Special correspondent Fred de Sam Lazaro recently traveled to the sprawling reservation, which is spread across parts of New Mexico, Arizona and Utah.

It’s part of our weekly segment on the Leading Edge of science and technology.

Fred de Sam Lazaro: Neighbors and visitors are few and far between in much of the Navajo Nation in Northeastern Arizona.

So, Grace White was especially happy to get a recent visit from Melissa Parrish (ph), who works for the Navajo electric utility; 75-year-old White survives and even speaks, much like her ancestors did, living in a mud hogan, with neither electricity nor running water.

Grace White (through translator): I use kerosene for lighting and wood to heat my home. Fresh food doesn’t last more than a day or two. So, for meat, I dry it in the sun to make jerky.

Fred de Sam Lazaro: For more than 60 years, she and her family have tried to get connected to the electrical grid. They have even built a more modern building on their homestead with light fixtures and electrical outlets just waiting to be hooked up. But it would cost more than $40,000 to do so. That’s money she doesn’t have.

One-third of the homes in Navajo Nation, about 18,000 of them, have no access to grid electricity. Back in the 1930s and ’40s, the federal government provided loans to utilities to connect rural and remote areas to the grid under the Rural Electrification Act.

However, the Navajo Nation, like many reservations, was bypassed. Utilities didn’t typically serve Native lands and opted not to expand into them. The irony is that the Navajo Nation is a huge exporter of electricity. The biggest coal-fired plant west of the Mississippi is located here, churning out power that is sold to millions of customers in Arizona, Nevada and California.

What the Navajo Nation did get from the plant and a coal mine that fed it is employment, more than 1,000 jobs. But now even that could soon be lost. The plant’s Phoenix-based owners plan to shut it down next year.

LoRenzo Bates: It’s challenging and it’s frustrating.

Fred de Sam Lazaro: Navajo Council speaker LoRenzo Bates says the unemployment rate as it is, is 50 percent on the reservation, which stands to lose not only the jobs, but many people who held them.

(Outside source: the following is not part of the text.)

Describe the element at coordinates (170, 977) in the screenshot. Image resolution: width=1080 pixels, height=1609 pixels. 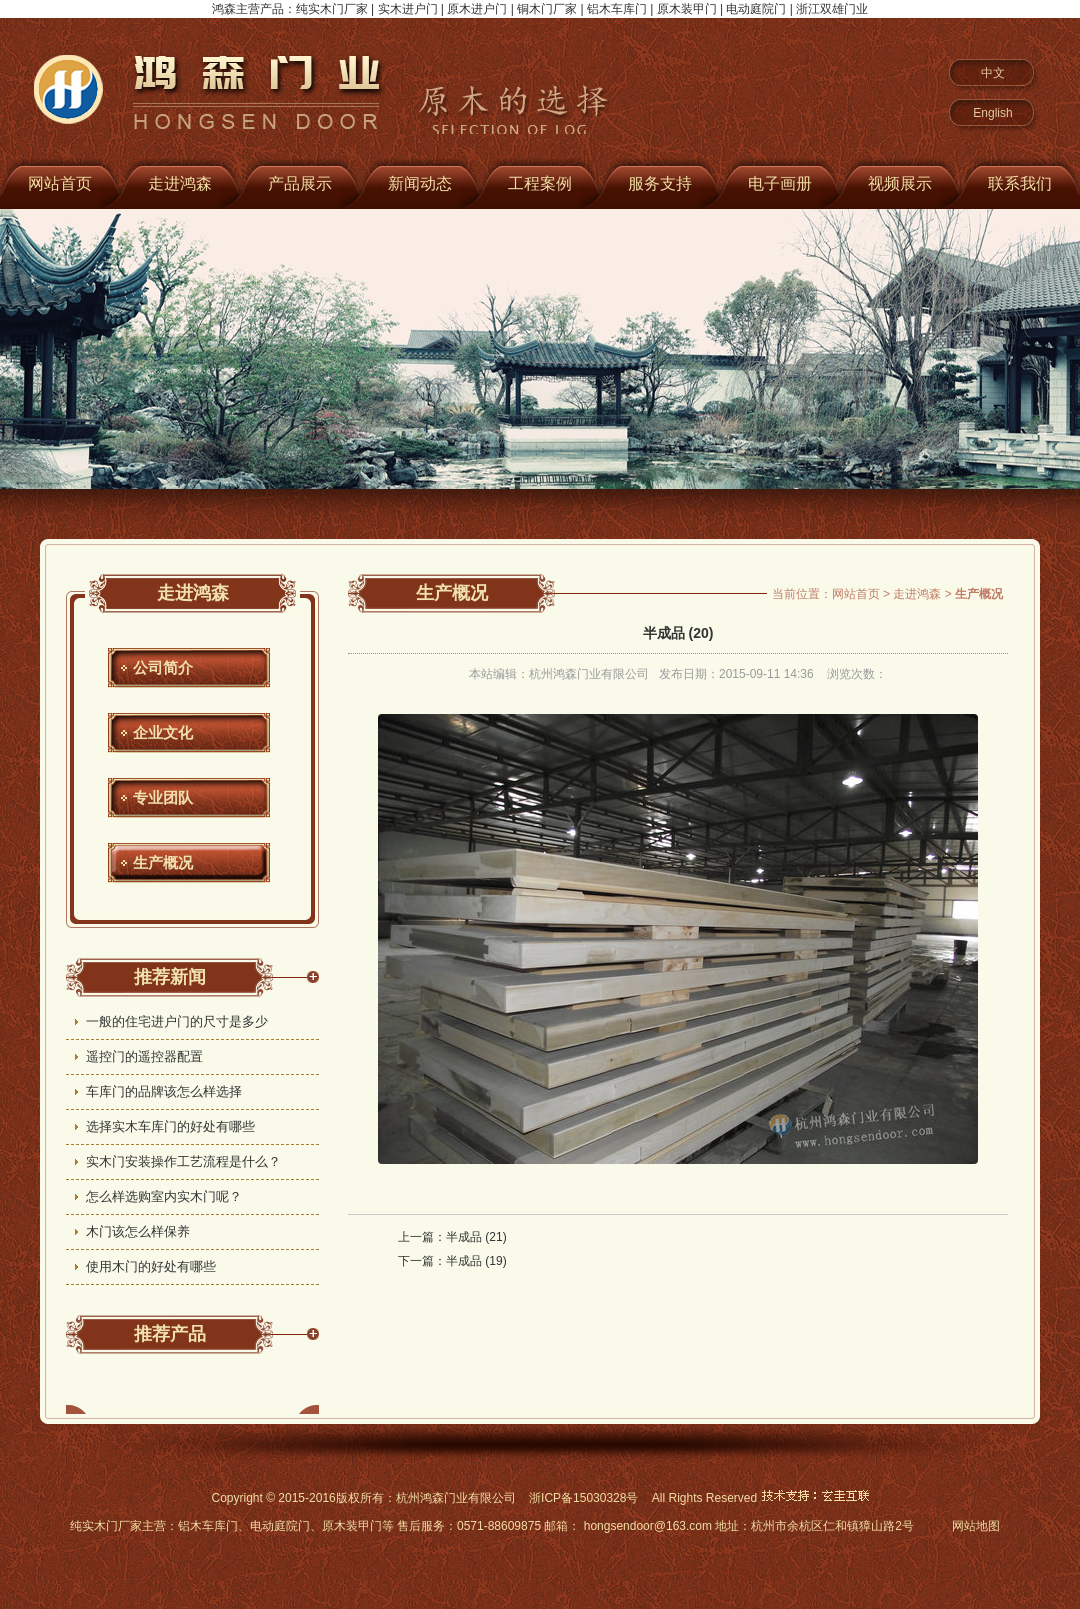
I see `推荐新闻` at that location.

LoRenzo Bates: It’s either take a transfer or you’re out of a job. The breadwinners of the family are literally forced to go someplace else to work.

Fred de Sam Lazaro: He says the mine and power plant pay some $30 million to $40 million in annual taxes and royalties, which are needed by the tribe.

LoRenzo Bates: Youth programs, any social services.

Fred de Sam Lazaro: Tribal leaders are trying to find a buyer for the plant to avoid the shut down. It won’t be easy. Many energy experts, including the plant’s current owners, say cleaner burning natural gas is cheaper than coal. Others see a new opportunity. 

With its wide-open, windblown spaces and abundant sunshine, many here in Navajo country see the solution to its energy needs in renewables. And the first major installment in the direction is called the Kayenta Solar Project, a massive array of collectors that’s big enough to power at least 13,000 homes.

Plans are already under way to double the size of this array, and within five years, it is expected to generate nearly the same amount of power as the Navajo generating station.

Twenty-three-year-old Tasi Malala says solar is the only way forward. He helped build the this solar field, which also launched his career.

Tasi Malala: I learned everything from the bottom up, from the piles in the ground to installing the hardware, managing my own crew, to actually setting up communications here that go back to the control center.